WORK INSTRUCTION | In the copy you make of the entries, no picture should appear, and every word must match.

(Transcribed page contents)
☆ ☆ ☆ ☆ ☆

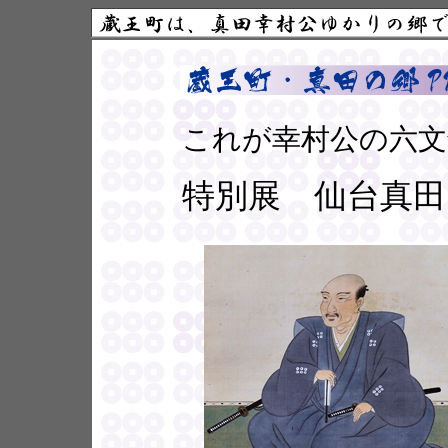
これが幸村公の六文
特別展 仙台真田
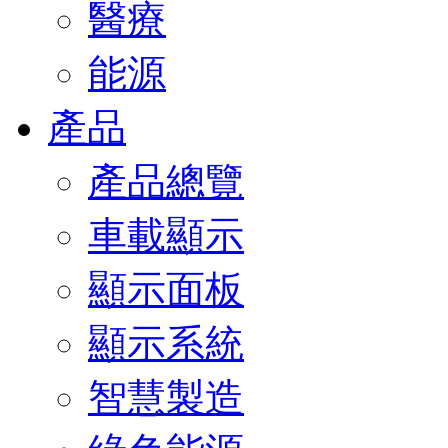
醫療
能源
產品
產品總覽
車載顯示
顯示面板
顯示系統
智慧製造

☆ ☆ ☆ ☆ ☆

WRITTEN REPLY |
これが幸村公の六文
特別展 仙台真田
醫療
能源
產品
產品總覽
車載顯示
顯示面板
顯示系統
智慧製造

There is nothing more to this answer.